Thugs And Intimidation
In the U.S. to peacefully protest is a sacred right of our Republic. That’s why last Tuesday evening when we watched President Erdogan’s security men move in with kicks and punches to break up demonstrators in the park across the street from the Embassy, many congressmen called for a strong response from the State Department. Almost a week later, Washington is still trying to figure out what to do, but one thing can’t be denied--thugs causing disturbances in the streets is an old story.
In fact, those who opposed Paul and Silas’ success in convincing, not only Jews, but also Greeks and some prominent women that Jesus was the Messiah, gathered some goons hanging out in the downtown area of Thessalonica and stirred up the mob. Check out what they did when they didn’t find Paul and Silas where they thought they would be:
“Now passing through Amphipolis and Apollonia, they came to Thessalonica, where there was a Jewish synagogue. Paul, following his usual custom (Acts 13:5, 14; 14:1; 18:4; 19:8), went in and for three Sabbaths he argued from the Scriptures with them. He was pointing out and demonstrating that the Messiah must suffer and rise again from the dead, and saying, ‘This one is the Messiah, Jesus, whom I proclaim to you.’ Some of them were persuaded and joined Paul and Silas, as did a great many god-fearers, Greeks, and not a few of the prominent women.
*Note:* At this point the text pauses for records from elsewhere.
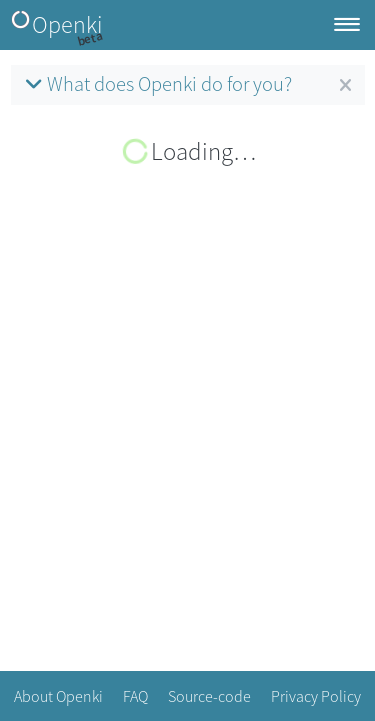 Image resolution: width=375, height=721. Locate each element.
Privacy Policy (316, 696)
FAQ (135, 696)
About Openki (58, 696)
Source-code (209, 696)
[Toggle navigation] (347, 25)
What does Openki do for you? (156, 84) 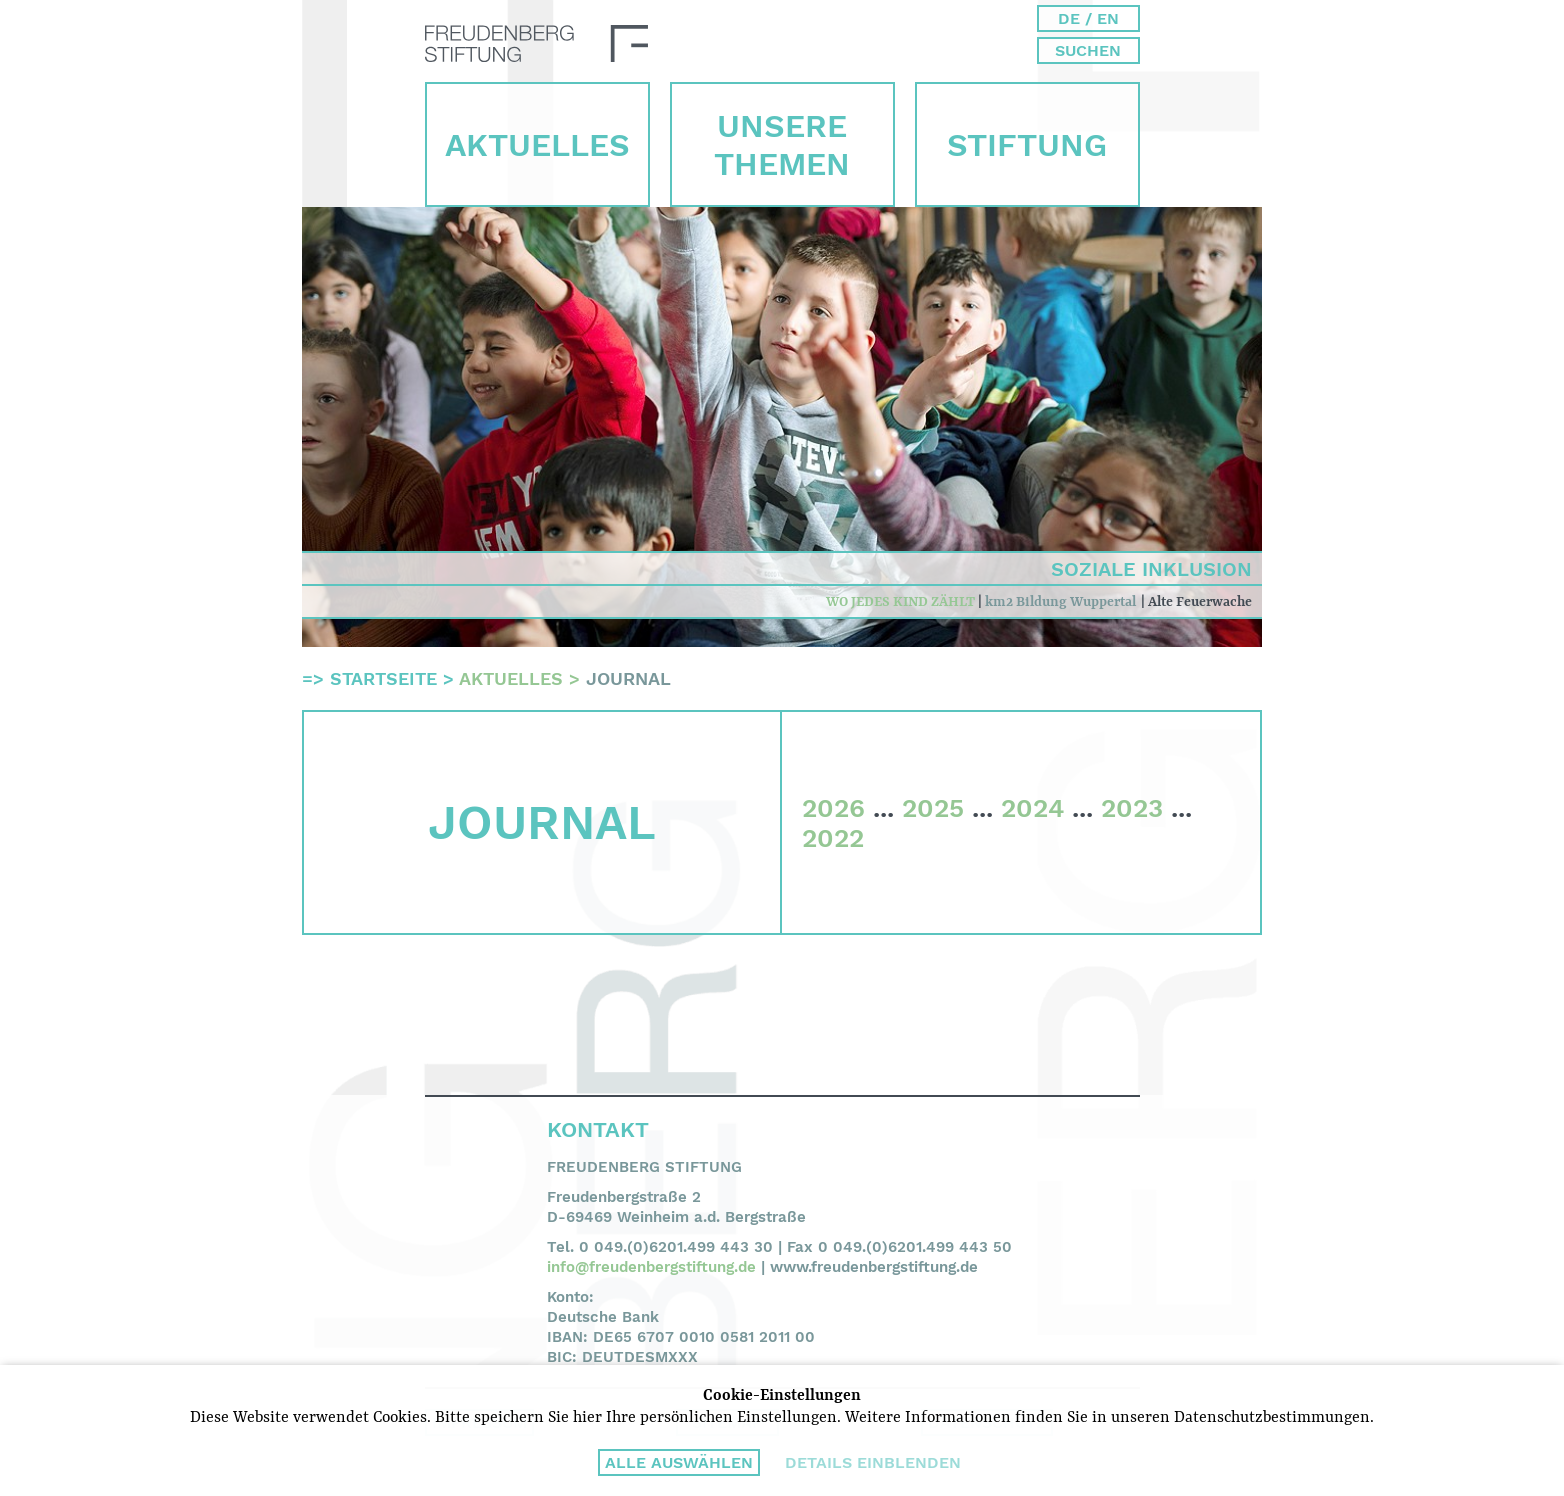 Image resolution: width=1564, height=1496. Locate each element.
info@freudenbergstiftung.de (651, 1267)
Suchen (1088, 50)
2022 (833, 838)
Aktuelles (537, 145)
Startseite (383, 678)
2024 (1032, 808)
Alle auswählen (679, 1462)
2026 (833, 808)
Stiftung (1027, 145)
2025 (933, 808)
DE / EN (1088, 18)
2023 (1132, 808)
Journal (628, 678)
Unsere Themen (782, 145)
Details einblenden (873, 1462) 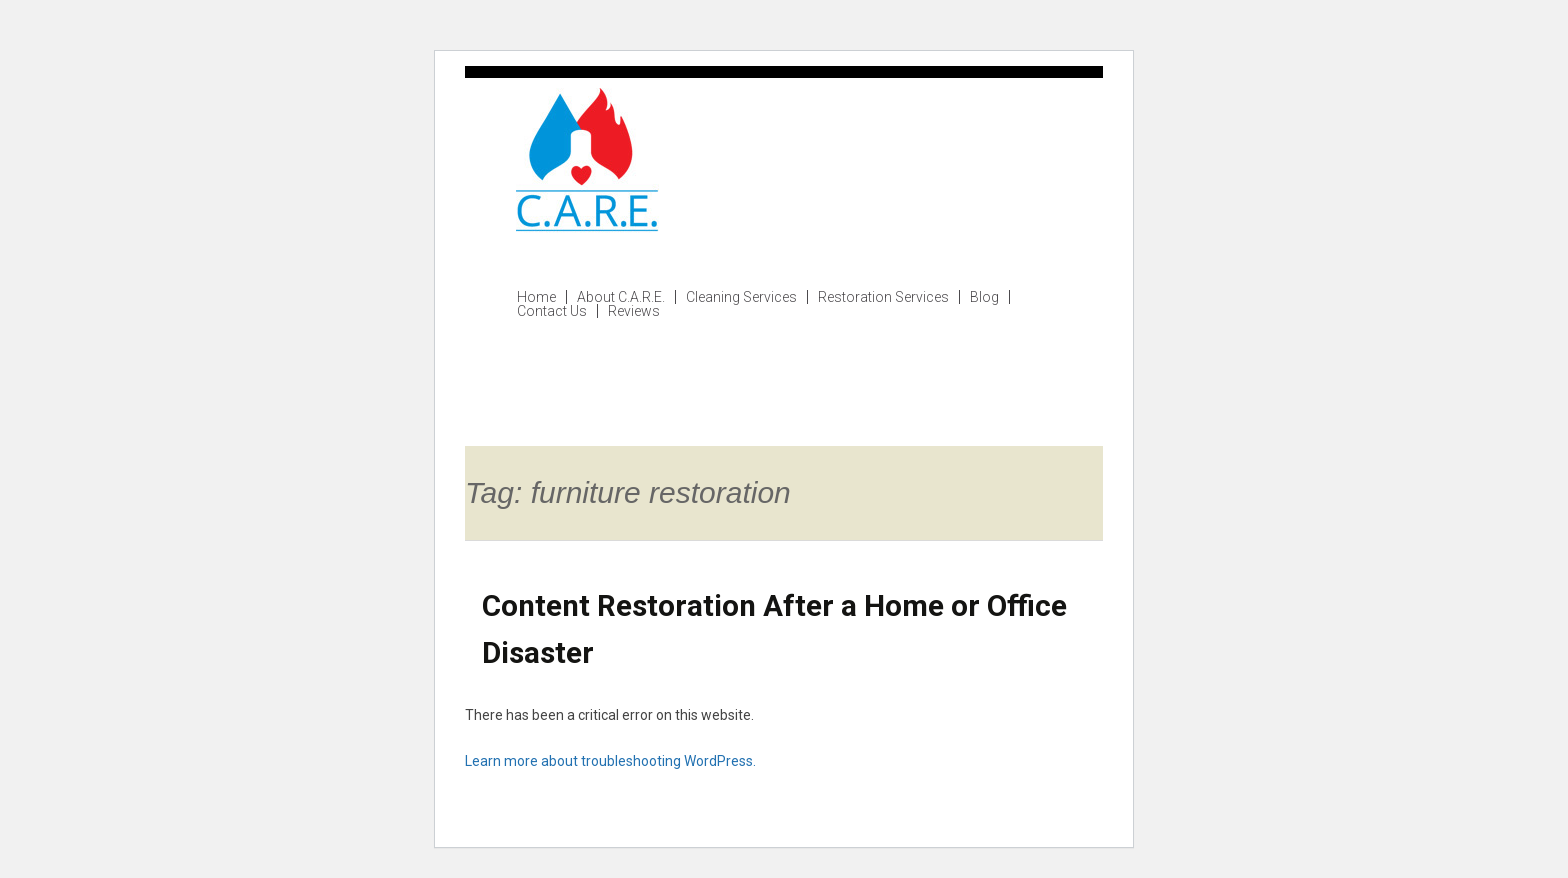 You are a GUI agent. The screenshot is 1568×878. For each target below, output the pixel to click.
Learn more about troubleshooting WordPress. (610, 761)
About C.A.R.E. (621, 297)
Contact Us (552, 311)
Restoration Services (883, 297)
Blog (984, 297)
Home (536, 297)
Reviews (634, 311)
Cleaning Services (741, 297) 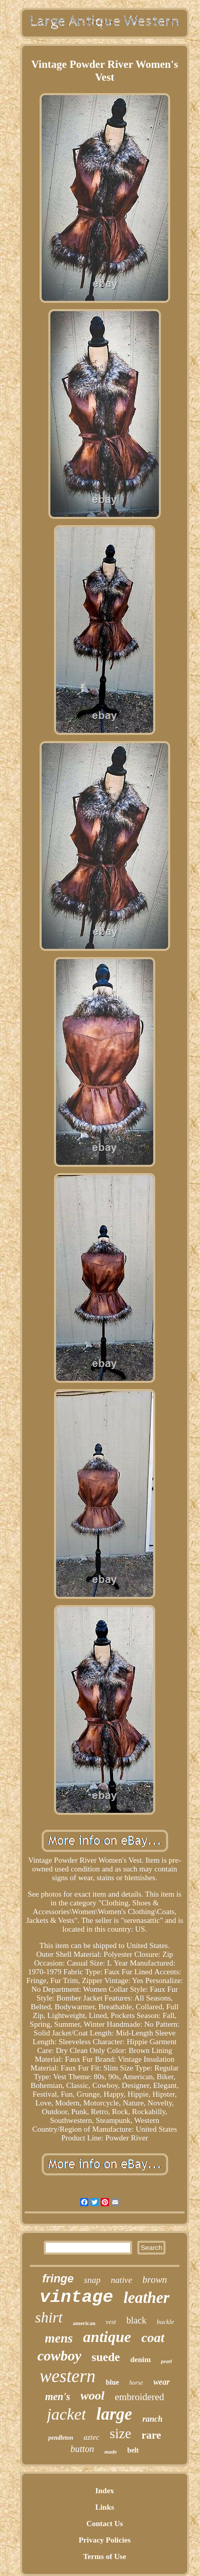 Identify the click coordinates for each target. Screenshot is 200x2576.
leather (146, 2298)
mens (58, 2338)
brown (154, 2279)
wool (93, 2395)
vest (111, 2322)
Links (104, 2507)
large (114, 2414)
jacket (66, 2414)
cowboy (60, 2356)
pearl (166, 2361)
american (84, 2323)
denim (140, 2359)
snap (92, 2280)
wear (161, 2381)
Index (104, 2491)
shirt (48, 2317)
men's (57, 2396)
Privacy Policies (105, 2540)
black (136, 2320)
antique (107, 2336)
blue (112, 2382)
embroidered (139, 2396)
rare (151, 2435)
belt (133, 2450)
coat (153, 2337)
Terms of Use (104, 2556)
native (121, 2280)
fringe (58, 2278)
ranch (152, 2419)
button (82, 2449)
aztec (91, 2437)
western (68, 2376)
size (120, 2433)
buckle (165, 2322)
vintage (76, 2297)
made (110, 2451)
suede (106, 2357)
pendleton (61, 2437)
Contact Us (104, 2523)
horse (136, 2382) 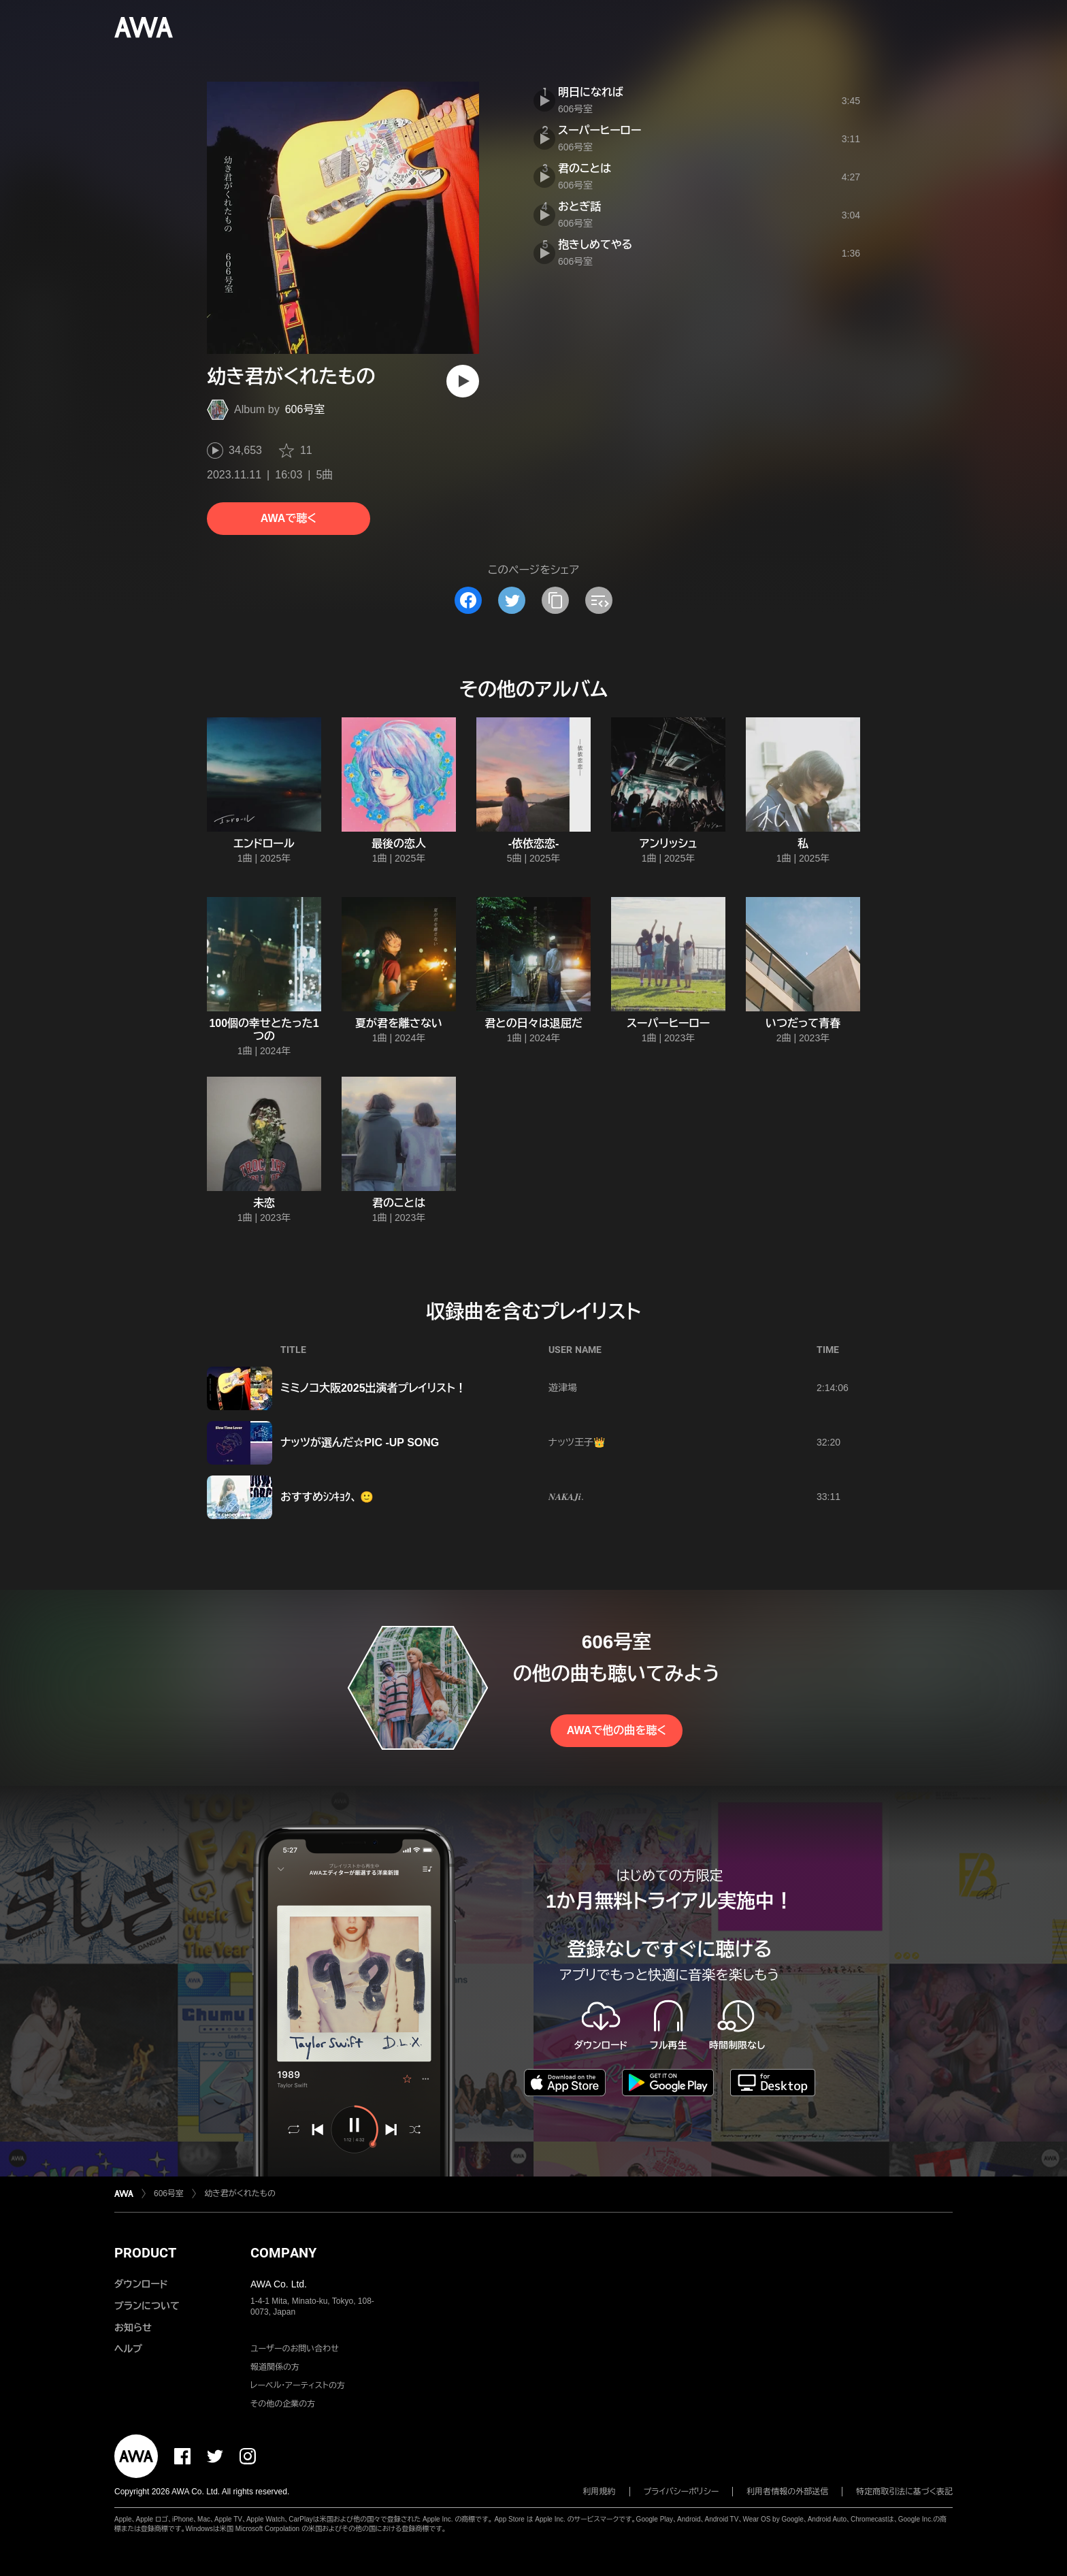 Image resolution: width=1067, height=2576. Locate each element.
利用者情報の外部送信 (787, 2491)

But other Jews became jealous. They gathered some thugs from the marketplace, worthless men, and ignited a disturbance in the city. They attacked Jason’s home seeking Paul and Silas to bring them out to the people. When they didn’t find them, they dragged Jason and some of the brothers before the city officials, shouting, ‘These are the ones who are upsetting the entire civilized world, and here they are right in our midst. Jason has welcomed them, entertained them as guests, though they are acting against the decrees of Caesar saying there is another king, Jesus.’
When they heard these things the crowd and the city officials became agitated. And when they had received security from Jason and the rest, they released them. And immediately during the night the brothers sent Paul and Silas on to Berea.” Acts 17:1-10a
The way we interpret a given incident depends upon our point of view. For example, a Turkish Moslem supporting Erdogan will cry out that the demonstrators in Washington, D.C. were threatening their president and got what they deserved.
Across the street in the park, those American Turks who believe in freedom of speech and the right to protest, will cry out for civil suits against the Turkish security detail who roughed them up. Like fish swimming in water, our point of view determines how we think, but few of us pay attention to how our personal point of view determines who we label bad guys and who we think are the good guys.
Now apply this to the episode in Thessalonica. If you listened to Paul arguing for three weeks in your synagogue that Jesus was the Messiah and you rejected this claim, how would you judge what the mob did to silence these outsiders? Suppose you’re one of the thugs inciting the crowd, what would you think about Paul and Silas? Now put yourself in the place of the city leaders responsible for maintaining order in the city.
Here’s the big question. According to how Luke told this story in Acts, who are the good guys and the bad guys in the situation? And do you agree or disagree with him?
LORD, Mary and I just met with an Albanian who has friends traveling to Turkey. He stressed how under Erdogan’s tightening of control, it’s getting harder to have open dialogue about spiritual things. Curb this repression of free speech, especially when it comes to talking with others about Your Son. Help our brothers and sisters in Turkey.